Why Equality is Better for Everyone If the health facility, the clinic for instance, is located too far away from home or work, it could discourage people from accessing services on a regular basis and aggravate their health problems.

They would rather avoid medical consultation than bear with its financial impact. In the long run, for certain, such behaviours also have asksa consequences for individual health. Alternatively, health systems which function under the influence of a bureaucratic or State apparatus, and without any contribution from civil society, asiss experience major asymmetry between supply and demand.

Report 2 local needs. In other words, a negation of the principle of subsidiarity! The policies amdrid with this model commercialized provision, cost recovery, and targeted social protection have had dramatic consequences in the context of high poverty rates.

By their very nature, health systems are always in a state of tension. Moreover, they are rooted in culture and history, which is why these systems vary from one country to another, even when countries have values and principles in common. Even in the same country, when health care responsibilities are decentralized, systems can differ from one state, province, or region to another.

Ideally, health systems should enable civil society participation in the formulation of policies affecting the State or para-State apparatus. Unfortunately, this is not always the situation.

On the one side, there are public organizations, and on the other, there are private ones, based on capital asissa on members.

In other words, we think of systems with two major actors, each with its own set of values and principles.

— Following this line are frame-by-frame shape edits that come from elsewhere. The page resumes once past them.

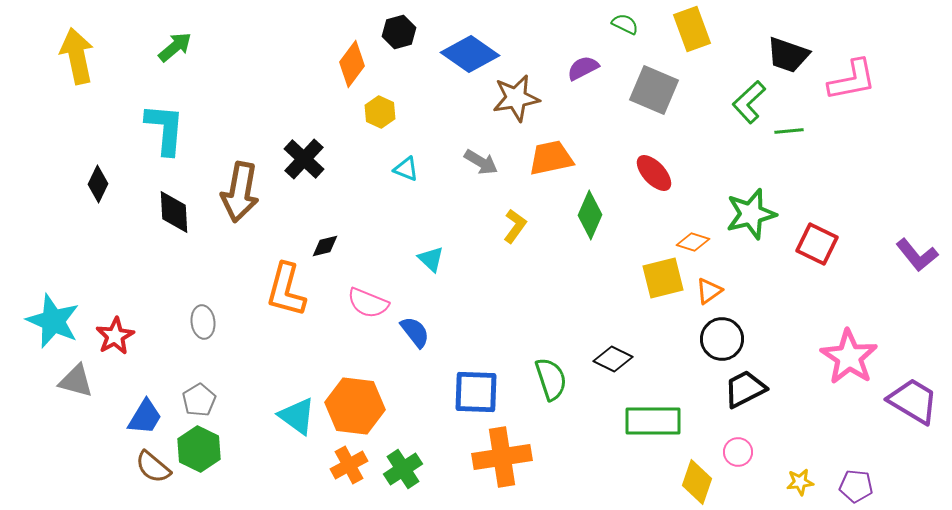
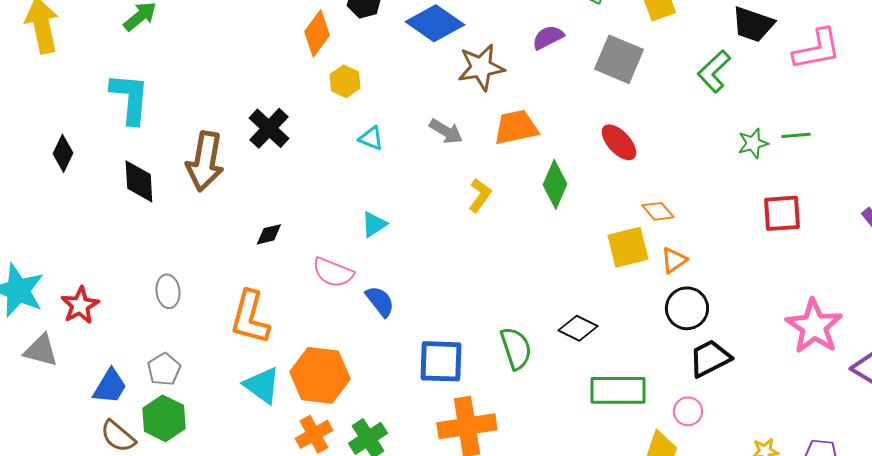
green line: (789, 131) -> (796, 135), moved
green star: (751, 214) -> (753, 143), moved, size x0.6
orange diamond: (693, 242) -> (658, 211), turned 32
red square: (817, 244) -> (782, 213), turned -30
black diamond: (325, 246) -> (269, 234), moved
cyan triangle: (431, 259) -> (374, 224), moved, turned 44
orange L-shape: (286, 290) -> (250, 317), moved
pink circle: (738, 452) -> (688, 411), moved

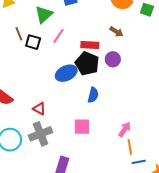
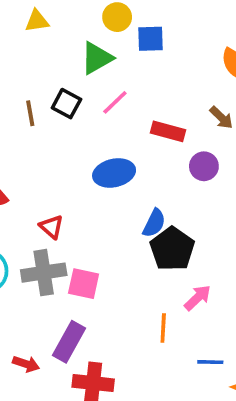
brown line: (19, 34) -> (30, 113), moved
black pentagon: (87, 63) -> (172, 249), moved
pink square: (82, 127) -> (84, 284), moved
orange line: (130, 147) -> (163, 328), moved

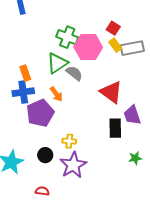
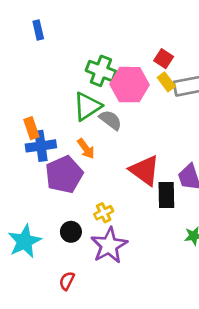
orange rectangle: (25, 73) -> (31, 128), moved
red triangle: (111, 92) -> (145, 170), moved
yellow cross: (69, 141) -> (104, 213), turned -32
red semicircle: (42, 191) -> (67, 281), turned -72

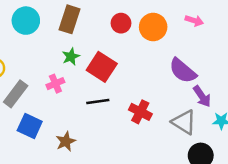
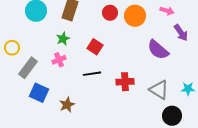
green star: (71, 57) -> (63, 39), moved
red square: (102, 67) -> (95, 47), size x0.7
purple arrow: (202, 96) -> (181, 33), moved
red cross: (140, 112) -> (125, 82), turned -30

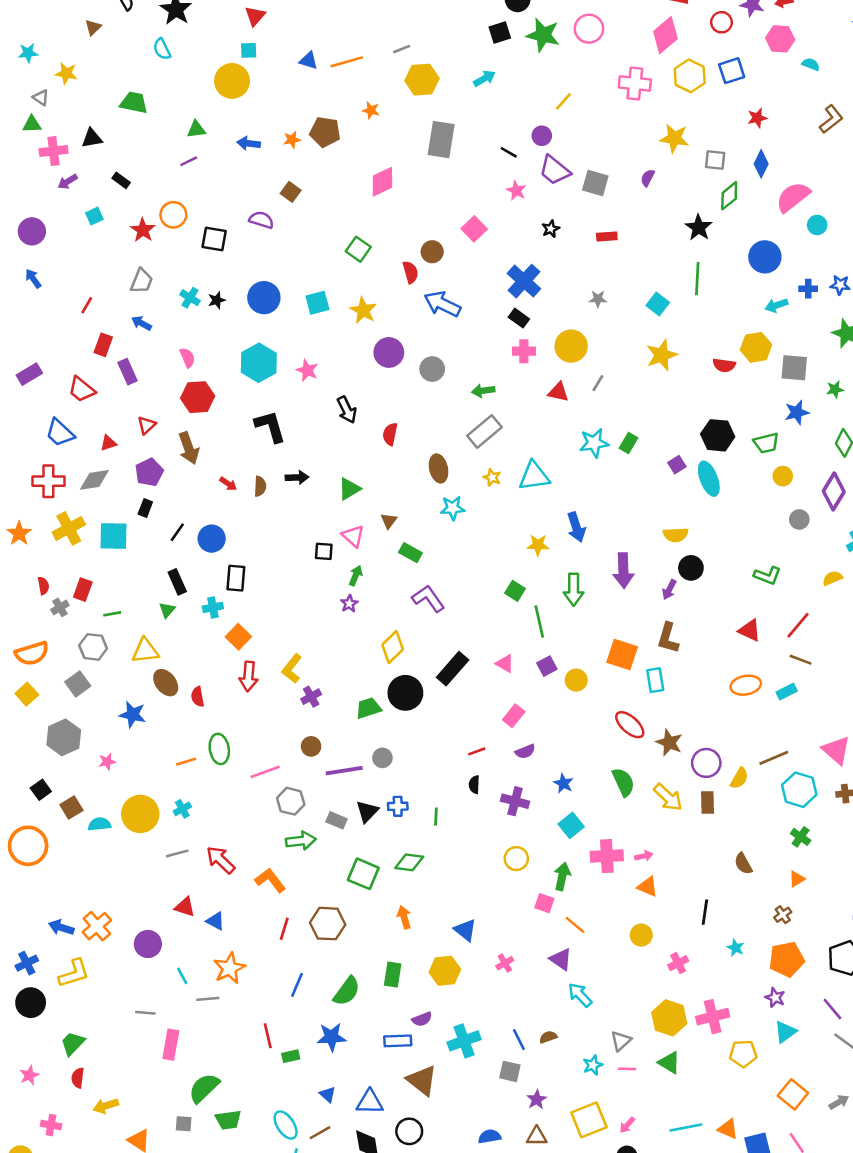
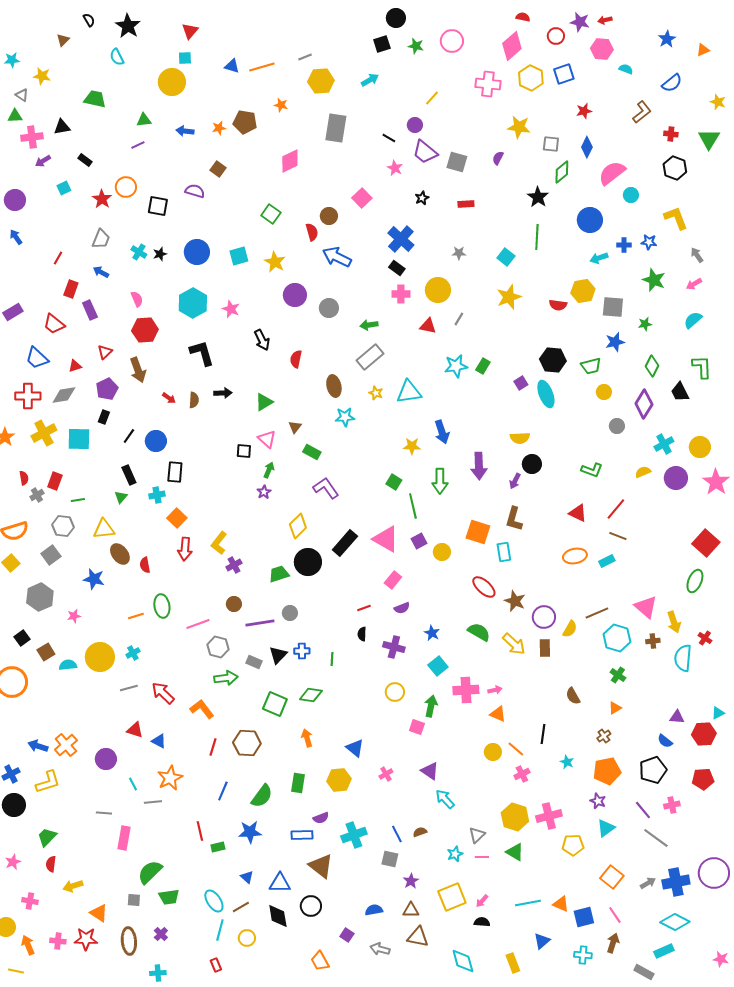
green star: (543, 35) -> (416, 46), size x0.6
pink triangle: (505, 664) -> (386, 539), size x1.8
green semicircle: (623, 782) -> (479, 632), turned -35
orange line: (575, 925) -> (516, 749), moved

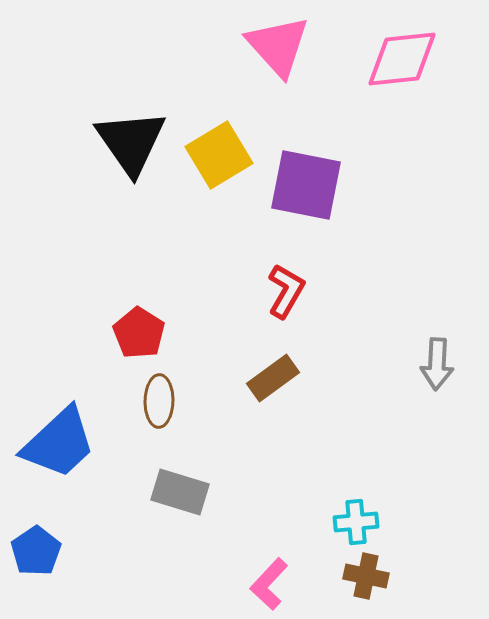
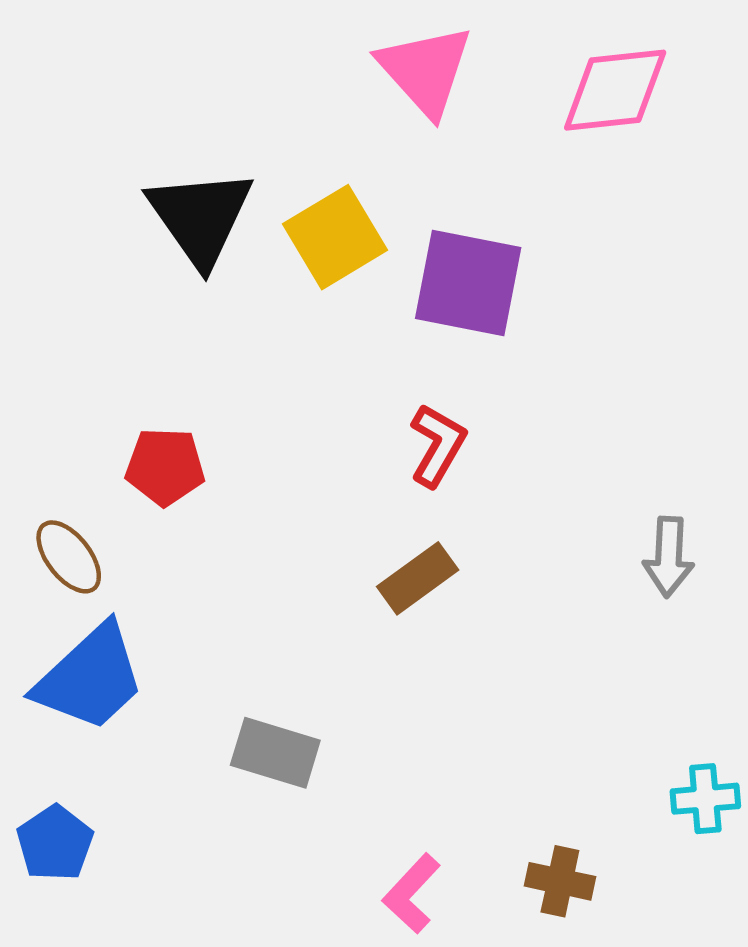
red pentagon: (139, 333) -> (165, 467), moved, turned -30
brown ellipse: (159, 401) -> (69, 557), moved, turned -39
cyan cross: (356, 522) -> (705, 799), moved

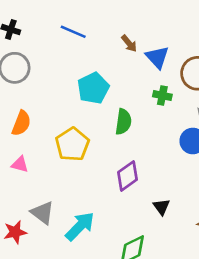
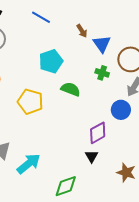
green semicircle: (123, 122) -> (71, 89), turned -84
yellow pentagon: (72, 144) -> (30, 102), turned -30
purple diamond: (128, 176) -> (98, 133), moved

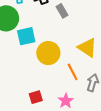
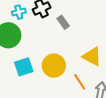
cyan square: (26, 36) -> (24, 67), moved

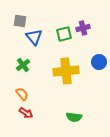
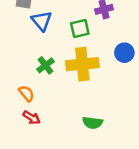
green square: (64, 34) -> (80, 28), moved
green cross: (23, 65) -> (45, 65), moved

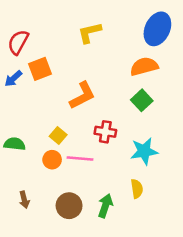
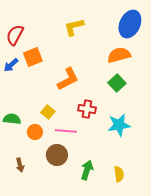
orange circle: (52, 160) -> (35, 132), moved
yellow semicircle: (137, 189) -> (119, 174), moved
brown circle: (69, 206) -> (57, 155), moved

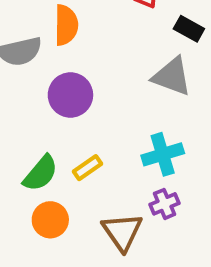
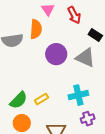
purple circle: (70, 95) -> (56, 54), moved
purple cross: (165, 204) -> (88, 119), moved

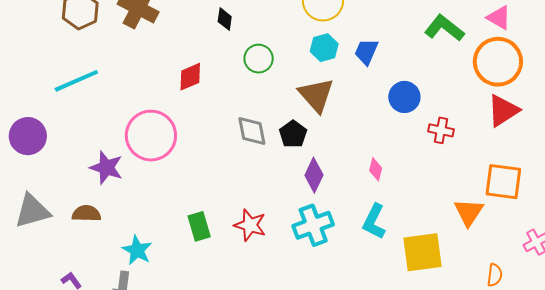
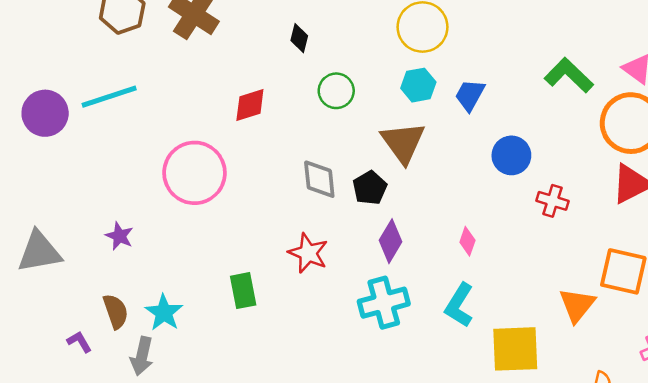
purple circle: (28, 136) -> (45, 113), moved
purple star: (106, 168) -> (119, 236), moved, size x0.7
brown semicircle: (86, 214) -> (116, 311), moved, turned 64
red star: (250, 225) -> (308, 253), moved

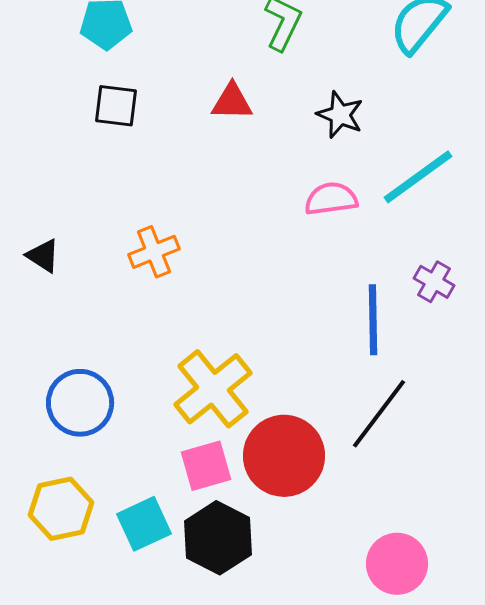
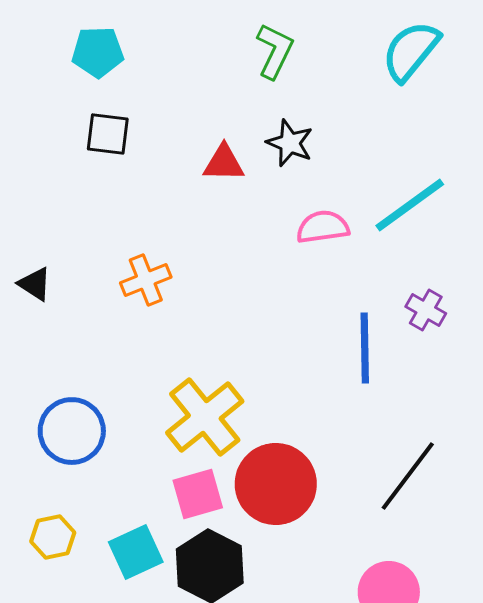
red triangle: (232, 102) -> (224, 163), moved
black star: (340, 115) -> (290, 143), moved
black line: (379, 414) -> (408, 476), moved
yellow hexagon: (61, 509) -> (53, 537), size x0.7

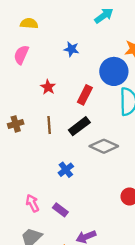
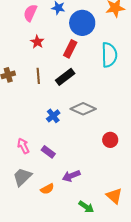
pink semicircle: (21, 55) -> (30, 13), moved
blue circle: (114, 71) -> (82, 23), moved
gray diamond: (104, 146) -> (83, 109), moved

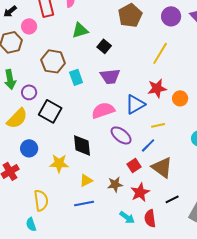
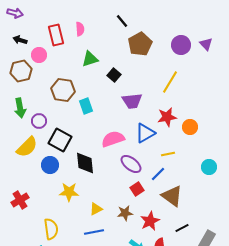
black arrow: (10, 11) -> (20, 40), turned 56
purple trapezoid: (110, 76) -> (132, 101), moved
black diamond: (82, 145) -> (85, 163), moved
blue circle: (29, 148) -> (50, 165), moved
red square: (134, 165) -> (137, 189), moved

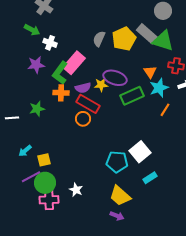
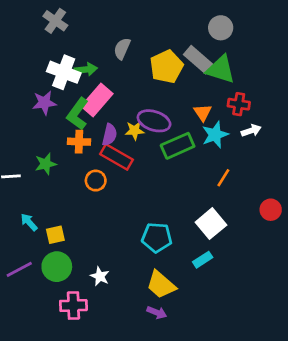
green arrow: (32, 30) -> (86, 69), moved, turned -35
gray semicircle: (99, 39) -> (122, 49), moved
white cross: (50, 43) -> (64, 72), size x1.6
purple semicircle: (83, 88) -> (110, 135), turned -63
orange line: (165, 110) -> (223, 178), moved
orange circle: (83, 119) -> (96, 181), moved
cyan arrow: (25, 151) -> (29, 222), turned 88
white square: (140, 152) -> (211, 224), moved
purple line: (31, 177) -> (19, 269), moved
pink cross: (49, 200) -> (73, 306), moved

Unfortunately, this perspective totally overlooks millions of persons the world over, South and North, in high- middle- and low-income countries, who are engaged in health organizations of a different sort: Such people are not shareholders, but stakeholders in an organization they own and control! The research was undertaken by a team which sourced information and data from government offices, cooperative organizations, research centres, and in some cases, individual cooperatives.

It provides an overview of the number and variety of member-based organizations which are involved in curative or health treatments but also in health promotion, prevention, rehabilitation, and social care.